The data START

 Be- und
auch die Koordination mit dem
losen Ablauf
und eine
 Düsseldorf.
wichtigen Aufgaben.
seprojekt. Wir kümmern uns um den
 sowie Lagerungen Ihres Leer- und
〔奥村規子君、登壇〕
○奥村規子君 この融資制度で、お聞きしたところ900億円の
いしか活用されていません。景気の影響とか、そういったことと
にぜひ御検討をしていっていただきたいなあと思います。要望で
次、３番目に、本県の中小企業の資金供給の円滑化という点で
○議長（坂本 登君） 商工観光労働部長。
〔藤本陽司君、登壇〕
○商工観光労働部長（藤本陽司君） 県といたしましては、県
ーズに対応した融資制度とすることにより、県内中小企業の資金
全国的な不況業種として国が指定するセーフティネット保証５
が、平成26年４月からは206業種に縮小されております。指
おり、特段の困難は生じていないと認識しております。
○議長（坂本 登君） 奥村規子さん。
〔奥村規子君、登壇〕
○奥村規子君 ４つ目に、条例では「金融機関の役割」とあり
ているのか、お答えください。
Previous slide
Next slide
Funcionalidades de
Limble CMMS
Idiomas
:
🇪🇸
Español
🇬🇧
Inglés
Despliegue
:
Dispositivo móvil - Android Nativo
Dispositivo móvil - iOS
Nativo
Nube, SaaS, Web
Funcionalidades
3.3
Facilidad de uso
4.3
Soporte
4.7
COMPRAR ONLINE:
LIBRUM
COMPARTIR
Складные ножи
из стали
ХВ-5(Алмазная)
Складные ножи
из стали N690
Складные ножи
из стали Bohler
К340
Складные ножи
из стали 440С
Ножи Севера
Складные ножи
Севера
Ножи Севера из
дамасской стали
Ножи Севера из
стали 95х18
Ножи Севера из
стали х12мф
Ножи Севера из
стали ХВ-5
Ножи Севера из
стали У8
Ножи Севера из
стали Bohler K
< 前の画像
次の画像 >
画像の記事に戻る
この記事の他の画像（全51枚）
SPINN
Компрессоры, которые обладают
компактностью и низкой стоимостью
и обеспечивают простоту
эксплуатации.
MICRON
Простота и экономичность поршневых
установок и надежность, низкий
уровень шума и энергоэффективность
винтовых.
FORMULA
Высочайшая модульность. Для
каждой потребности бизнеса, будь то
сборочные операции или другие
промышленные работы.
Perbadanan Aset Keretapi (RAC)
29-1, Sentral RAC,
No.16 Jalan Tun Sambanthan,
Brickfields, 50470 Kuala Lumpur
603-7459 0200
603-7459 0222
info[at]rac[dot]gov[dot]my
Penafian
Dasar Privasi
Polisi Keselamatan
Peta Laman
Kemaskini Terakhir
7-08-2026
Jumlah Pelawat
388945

The data END
The data START

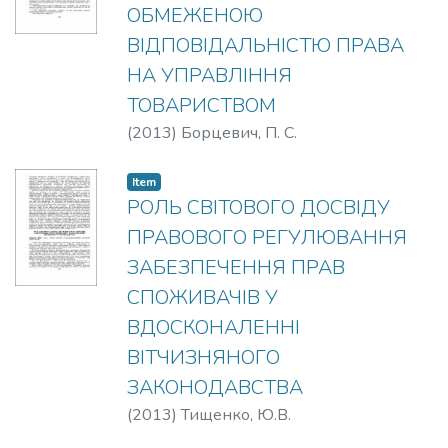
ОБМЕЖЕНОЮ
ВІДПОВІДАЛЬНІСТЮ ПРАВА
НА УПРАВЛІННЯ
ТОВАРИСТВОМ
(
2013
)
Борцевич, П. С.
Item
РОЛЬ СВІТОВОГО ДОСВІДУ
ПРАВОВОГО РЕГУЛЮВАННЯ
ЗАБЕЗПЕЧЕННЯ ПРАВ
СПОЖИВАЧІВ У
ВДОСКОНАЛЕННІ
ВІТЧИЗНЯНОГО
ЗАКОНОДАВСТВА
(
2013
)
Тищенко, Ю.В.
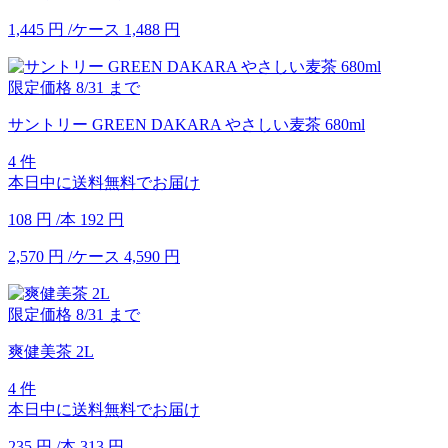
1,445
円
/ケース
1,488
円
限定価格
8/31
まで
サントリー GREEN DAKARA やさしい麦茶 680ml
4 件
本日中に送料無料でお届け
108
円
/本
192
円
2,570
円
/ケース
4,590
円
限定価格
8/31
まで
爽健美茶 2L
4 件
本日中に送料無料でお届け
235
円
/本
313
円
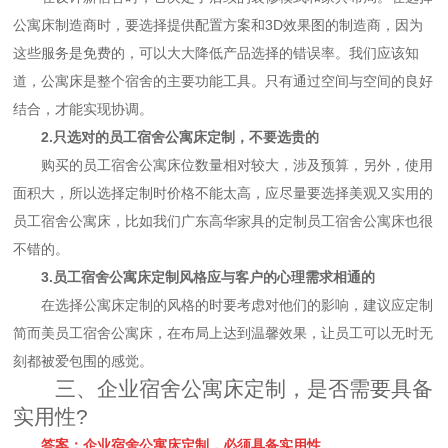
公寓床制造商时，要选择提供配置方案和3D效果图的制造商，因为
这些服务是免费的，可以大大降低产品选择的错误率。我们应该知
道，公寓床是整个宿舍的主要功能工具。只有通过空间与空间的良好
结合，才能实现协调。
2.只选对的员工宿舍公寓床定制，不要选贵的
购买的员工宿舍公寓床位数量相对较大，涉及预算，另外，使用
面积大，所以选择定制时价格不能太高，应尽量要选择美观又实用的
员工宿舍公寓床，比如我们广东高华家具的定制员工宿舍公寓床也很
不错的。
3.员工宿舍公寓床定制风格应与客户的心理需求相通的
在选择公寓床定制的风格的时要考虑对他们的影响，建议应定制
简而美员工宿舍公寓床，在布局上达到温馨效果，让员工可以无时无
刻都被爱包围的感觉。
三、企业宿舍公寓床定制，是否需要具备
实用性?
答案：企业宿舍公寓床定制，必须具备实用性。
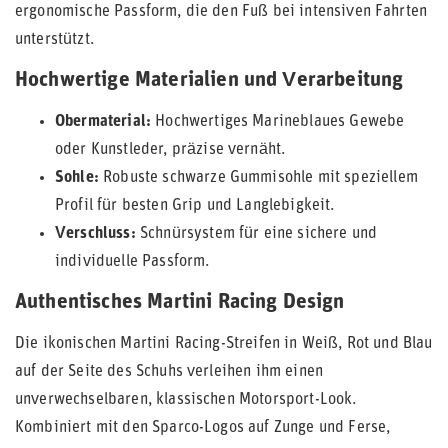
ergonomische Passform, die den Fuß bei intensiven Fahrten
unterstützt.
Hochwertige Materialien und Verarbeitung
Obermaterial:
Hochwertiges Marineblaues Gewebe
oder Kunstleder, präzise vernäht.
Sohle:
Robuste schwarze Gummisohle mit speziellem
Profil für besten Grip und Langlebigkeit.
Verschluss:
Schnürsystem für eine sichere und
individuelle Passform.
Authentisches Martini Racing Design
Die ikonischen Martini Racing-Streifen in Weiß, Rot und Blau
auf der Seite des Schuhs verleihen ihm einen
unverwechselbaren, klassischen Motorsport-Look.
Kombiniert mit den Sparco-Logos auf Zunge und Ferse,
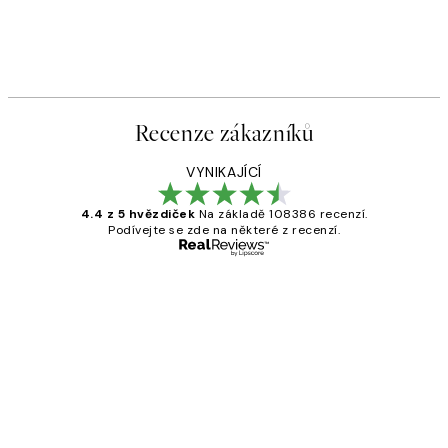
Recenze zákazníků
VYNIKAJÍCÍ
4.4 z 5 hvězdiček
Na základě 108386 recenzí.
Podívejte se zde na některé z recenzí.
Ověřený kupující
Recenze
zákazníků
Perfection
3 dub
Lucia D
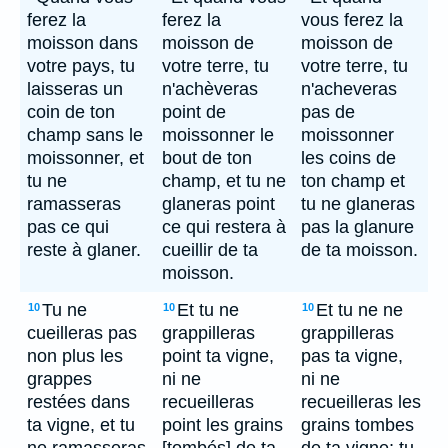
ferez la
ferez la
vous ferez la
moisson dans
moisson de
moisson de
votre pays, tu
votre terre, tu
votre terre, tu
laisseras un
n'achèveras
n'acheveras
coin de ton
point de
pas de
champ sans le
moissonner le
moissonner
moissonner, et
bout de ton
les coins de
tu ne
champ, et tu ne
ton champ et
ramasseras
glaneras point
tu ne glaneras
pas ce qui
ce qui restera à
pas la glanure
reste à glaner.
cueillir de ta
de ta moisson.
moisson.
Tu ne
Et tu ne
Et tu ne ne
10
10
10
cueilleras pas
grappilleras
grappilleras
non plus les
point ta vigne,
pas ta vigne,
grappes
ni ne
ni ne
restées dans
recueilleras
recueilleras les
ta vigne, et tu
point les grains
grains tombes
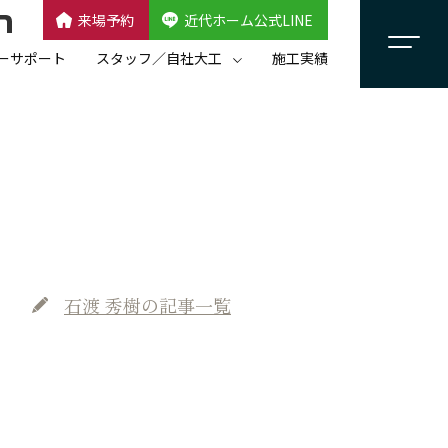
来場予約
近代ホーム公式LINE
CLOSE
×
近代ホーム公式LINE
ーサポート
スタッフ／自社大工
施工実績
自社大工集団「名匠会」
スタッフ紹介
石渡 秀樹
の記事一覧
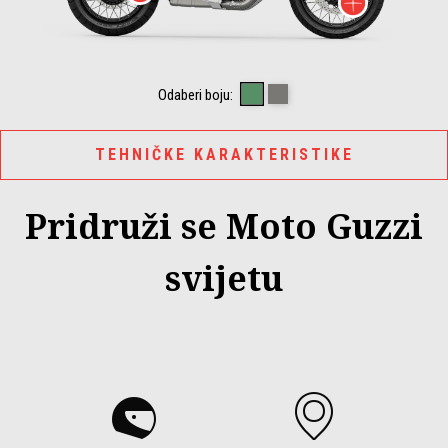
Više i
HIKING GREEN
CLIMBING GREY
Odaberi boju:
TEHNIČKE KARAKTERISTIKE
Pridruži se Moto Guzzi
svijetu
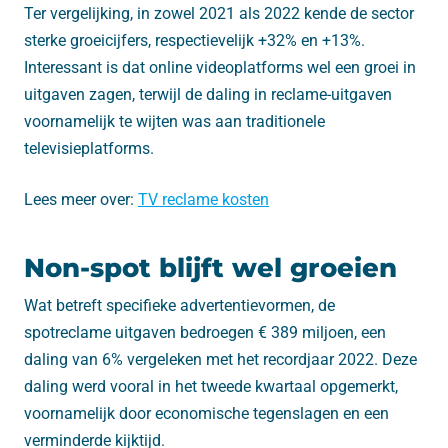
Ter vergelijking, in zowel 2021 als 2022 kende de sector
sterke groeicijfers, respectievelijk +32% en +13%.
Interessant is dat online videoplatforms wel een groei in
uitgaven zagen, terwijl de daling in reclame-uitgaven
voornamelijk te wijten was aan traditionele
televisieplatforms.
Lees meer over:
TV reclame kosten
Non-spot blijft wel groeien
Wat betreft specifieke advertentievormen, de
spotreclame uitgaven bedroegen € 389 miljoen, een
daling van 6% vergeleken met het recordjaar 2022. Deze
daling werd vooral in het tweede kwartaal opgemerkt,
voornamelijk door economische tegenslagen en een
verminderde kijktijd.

The data END
The data START

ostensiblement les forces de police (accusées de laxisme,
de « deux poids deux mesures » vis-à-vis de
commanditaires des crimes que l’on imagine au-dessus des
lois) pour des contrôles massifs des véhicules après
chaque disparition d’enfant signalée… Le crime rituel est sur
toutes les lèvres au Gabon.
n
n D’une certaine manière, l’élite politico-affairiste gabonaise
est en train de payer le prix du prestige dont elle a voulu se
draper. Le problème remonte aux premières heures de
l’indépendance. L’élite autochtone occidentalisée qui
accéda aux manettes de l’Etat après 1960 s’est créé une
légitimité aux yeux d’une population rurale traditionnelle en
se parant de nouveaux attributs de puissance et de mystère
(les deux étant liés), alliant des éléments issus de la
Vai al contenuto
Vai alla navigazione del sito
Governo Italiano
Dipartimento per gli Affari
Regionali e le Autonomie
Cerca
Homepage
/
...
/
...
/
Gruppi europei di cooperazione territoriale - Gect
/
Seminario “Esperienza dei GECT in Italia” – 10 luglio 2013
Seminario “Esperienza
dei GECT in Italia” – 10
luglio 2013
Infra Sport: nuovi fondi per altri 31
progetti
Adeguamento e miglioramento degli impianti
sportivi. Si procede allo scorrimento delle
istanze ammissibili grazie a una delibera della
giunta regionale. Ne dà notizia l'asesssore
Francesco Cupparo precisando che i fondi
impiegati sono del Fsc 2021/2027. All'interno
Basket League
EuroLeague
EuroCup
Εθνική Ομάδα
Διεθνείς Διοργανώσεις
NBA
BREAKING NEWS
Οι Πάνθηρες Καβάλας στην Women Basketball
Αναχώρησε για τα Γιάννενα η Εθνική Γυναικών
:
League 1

The data END

How many lines in the listing above contain "Dispositivo"? Answer with the number alone.

Output of the task >> 2